▶ [ABOUT THIS EXERCISE]: Set each record down exactly, excluding all images.

(DATASET ENTRIES)

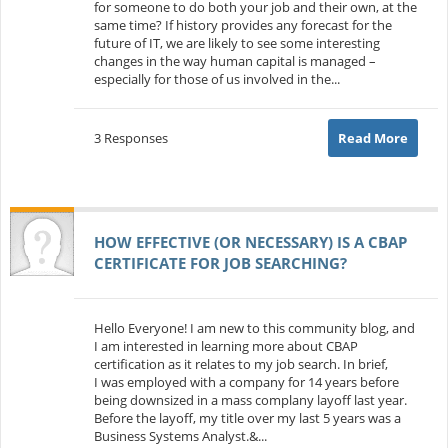
for someone to do both your job and their own, at the
same time? If history provides any forecast for the
future of IT, we are likely to see some interesting
changes in the way human capital is managed –
especially for those of us involved in the...
3 Responses
Read More
HOW EFFECTIVE (OR NECESSARY) IS A CBAP
CERTIFICATE FOR JOB SEARCHING?
Hello Everyone! I am new to this community blog, and
I am interested in learning more about CBAP
certification as it relates to my job search. In brief,
I was employed with a company for 14 years before
being downsized in a mass complany layoff last year.
Before the layoff, my title over my last 5 years was a
Business Systems Analyst.&...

(End DATASET ENTRIES)

▶ [ANSWER SPACE]:
for someone to do both your job and their own, at the
same time? If history provides any forecast for the
future of IT, we are likely to see some interesting
changes in the way human capital is managed –
especially for those of us involved in the...
3 Responses
Read More
HOW EFFECTIVE (OR NECESSARY) IS A CBAP
CERTIFICATE FOR JOB SEARCHING?
Hello Everyone! I am new to this community blog, and
I am interested in learning more about CBAP
certification as it relates to my job search. In brief,
I was employed with a company for 14 years before
being downsized in a mass complany layoff last year.
Before the layoff, my title over my last 5 years was a
Business Systems Analyst.&...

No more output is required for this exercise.